What is PCI DSS?
The Payment Card Industry Data Security Standard (PCI DSS) is the global information security standard for organisations that store, process or transmit cardholder data, governed by the PCI Security Standards Council (PCI SSC) — established by Visa, Mastercard, American Express, Discover and JCB. The current version is PCI DSS v4.0 (March 2022), with v3.2.1 retired on 31 March 2024 and v4.0 future-dated requirements effective 31 March 2025.
12 high-level requirements
- Build secure networks: firewalls (R1), no vendor defaults (R2).
- Protect cardholder data: encryption at rest (R3), encryption in transit (R4).
- Vulnerability management: antivirus (R5), secure development (R6).
- Access control: need-to-know (R7), unique IDs (R8), physical access (R9).
- Monitoring: log all access (R10), regular testing (R11).
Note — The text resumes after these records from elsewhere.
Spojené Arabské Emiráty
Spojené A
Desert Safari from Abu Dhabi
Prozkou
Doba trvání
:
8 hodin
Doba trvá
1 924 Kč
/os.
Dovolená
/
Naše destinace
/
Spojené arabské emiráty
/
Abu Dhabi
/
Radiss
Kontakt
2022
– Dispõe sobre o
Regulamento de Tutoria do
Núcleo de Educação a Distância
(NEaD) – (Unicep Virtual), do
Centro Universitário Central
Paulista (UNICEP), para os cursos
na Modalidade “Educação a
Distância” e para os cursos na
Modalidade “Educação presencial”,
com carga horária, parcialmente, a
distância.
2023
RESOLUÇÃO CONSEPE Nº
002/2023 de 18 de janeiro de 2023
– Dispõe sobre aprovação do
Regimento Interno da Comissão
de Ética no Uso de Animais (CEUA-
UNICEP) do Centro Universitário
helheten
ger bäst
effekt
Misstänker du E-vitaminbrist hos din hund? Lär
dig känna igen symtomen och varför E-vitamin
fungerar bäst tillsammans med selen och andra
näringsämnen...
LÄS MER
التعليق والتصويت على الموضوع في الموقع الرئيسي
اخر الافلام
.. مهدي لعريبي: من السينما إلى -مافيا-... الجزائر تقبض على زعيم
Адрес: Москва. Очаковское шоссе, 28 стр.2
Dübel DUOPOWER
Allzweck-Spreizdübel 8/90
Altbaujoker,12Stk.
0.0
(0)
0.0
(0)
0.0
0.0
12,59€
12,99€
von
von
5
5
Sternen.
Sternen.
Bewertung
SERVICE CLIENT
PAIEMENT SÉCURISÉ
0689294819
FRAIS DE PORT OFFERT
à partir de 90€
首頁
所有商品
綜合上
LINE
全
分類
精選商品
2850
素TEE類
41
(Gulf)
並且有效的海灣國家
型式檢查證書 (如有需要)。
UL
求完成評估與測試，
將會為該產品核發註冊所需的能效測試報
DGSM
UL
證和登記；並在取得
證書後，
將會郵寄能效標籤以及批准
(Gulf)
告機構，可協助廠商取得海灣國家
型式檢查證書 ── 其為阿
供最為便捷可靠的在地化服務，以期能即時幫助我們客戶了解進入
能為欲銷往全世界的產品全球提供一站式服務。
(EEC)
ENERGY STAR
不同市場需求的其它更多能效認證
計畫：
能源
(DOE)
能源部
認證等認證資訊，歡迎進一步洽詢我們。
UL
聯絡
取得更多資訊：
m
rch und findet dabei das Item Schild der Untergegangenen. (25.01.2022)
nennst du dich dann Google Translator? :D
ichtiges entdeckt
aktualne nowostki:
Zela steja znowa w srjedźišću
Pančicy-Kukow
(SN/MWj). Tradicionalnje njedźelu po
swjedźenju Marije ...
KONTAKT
- Information security policy: documented programme (R12).
Compliance levels
- Level 1: >6M transactions/year — Report on Compliance (ROC) by QSA.
- Levels 2-4: tiered Self-Assessment Questionnaire (SAQ).
- Quarterly ASV scans for all internet-facing systems.
v4.0 key changes
- Customised Approach: alternative to defined controls, requires targeted risk analysis.
- Phishing-resistant MFA: mandatory for all access to cardholder data environment.
- Targeted Risk Analyses: documented basis for frequency-based requirements.
- Increased third-party scrutiny for service providers and shared infrastructure.
Who must comply, and how it sits next to data protection
PCI DSS is the security standard that any business storing, processing or transmitting payment-card data must meet. It is not a law but a contractual requirement imposed by the card networks, and non-compliance can mean fines, higher processing fees, or loss of the ability to take card payments. Obligations scale with transaction volume across defined merchant levels, ranging from a self-assessment questionnaire to a full on-site audit. The smartest architectural move for most startups is to reduce scope — using a compliant payment processor and tokenisation so raw card data never touches their own systems. PCI DSS sits alongside, not instead of, data-protection law: the KVKK and GDPR still apply to the personal data around a payment, so the two compliance tracks must be handled together.